Sorry for the long description but I promise (that I believe) this is going somewhere:
I am trying to infer parameters from a large gaussian process (or maybe this should be called a field, I’m not sure) model with correlated tasks. The total number of tasks is something we can prioritize and include a few dozen, few hundred, or ideally all of it (which would be a few thousand), and the number of observation for each task is in the tens, so inference involves a Cholesky decomposition of a matrix with a few to several thousand elements in each dimension (as well as sampling the latent gaussian function to use a negative binomial likelihood).
As a consequence, running 10k Stan iterations is taking well over a week (or several weeks) depending on whether I run it with all subgroups (for instance to make them share the binomial dispersion) or not, so I’m in need of ways to speed up Stan, or use approximate methods like INLA.

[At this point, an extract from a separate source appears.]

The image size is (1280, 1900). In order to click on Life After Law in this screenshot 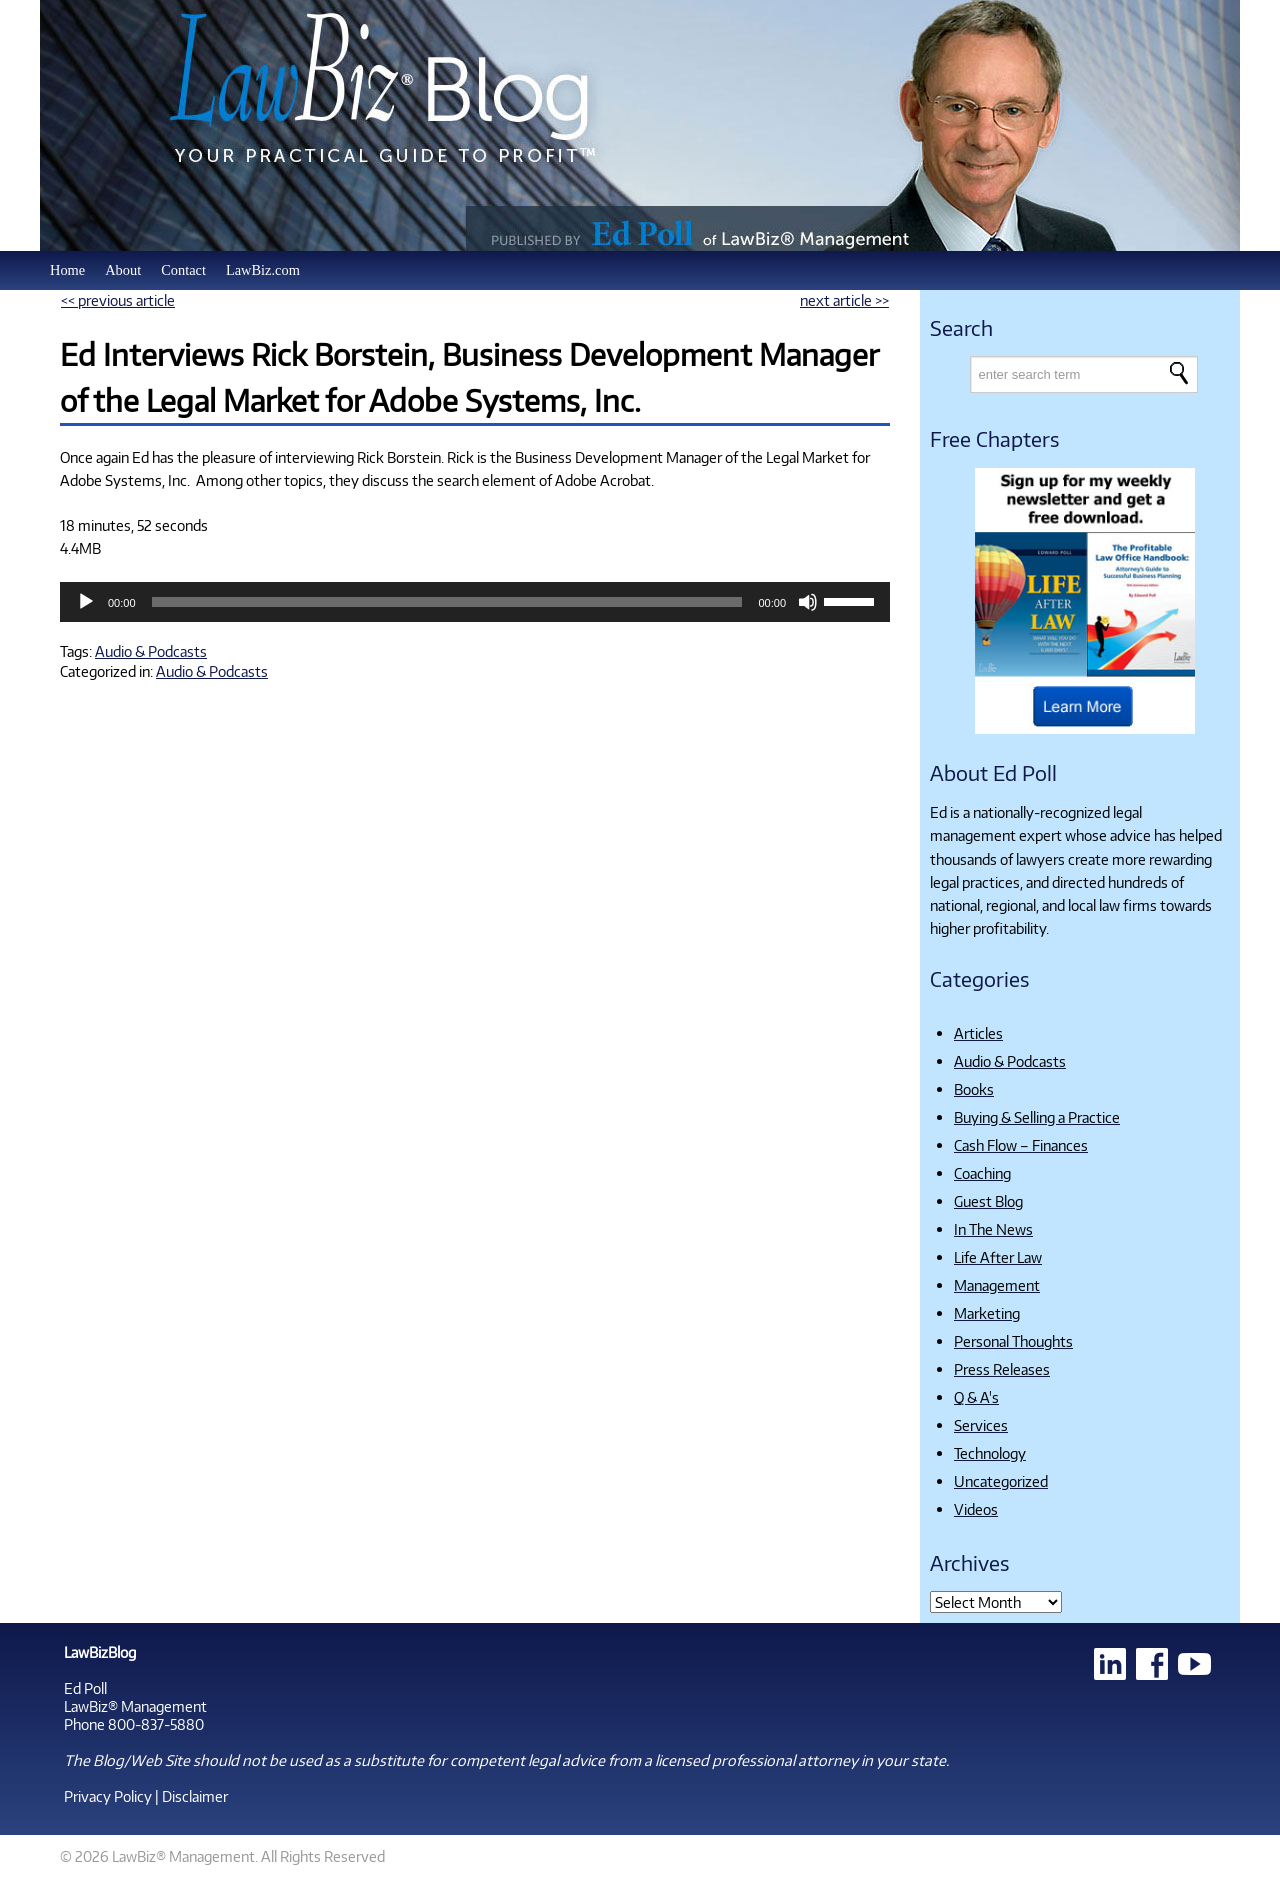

To that end I’ve been reading Rue & Martino (2009). The main limitation of INLA seems to be that the model must be a gaussian latent field for the Laplace approximation of \tilde{\pi}(x_i\theta,y) to be reasonable, but since gaussian processes are the prototypic LGF this doesn’t seem to be a problem to me right now. Nevertheless several questions came up, so finally here they are:

INLA requires a maximumlikelihoodlike optimization step to find the mode of \tilde{\pi}(x_i\theta,y) and \tilde{\pi}(\thetay) around which to expand the Laplace approximation. Is this feasible for large parameter spaces?

Sparsity is invoked for computational efficiency, but it doesn’t seem to be required for INLA, is that correct?
About 1., I was under the impression that was the reason why things like simulated annealing existed, and why MCMC approaches wouldn’t get stuck in the same way as regular maximum likelihood methods. And about 2. this seems to apply to any method where the model is a latent gaussian field, so if the covariance matrix happens to be sparse (it’s probably not) it would improve Stan’s performance as well.
Finally, (3.) in the case of Stan for that kind of model, what can be done except for reducing the number of samples? Is GPU acceleration already default for matrix operations, is there specific commands or customization needed?
I guess if you read until here I can only thank you for your patience as well.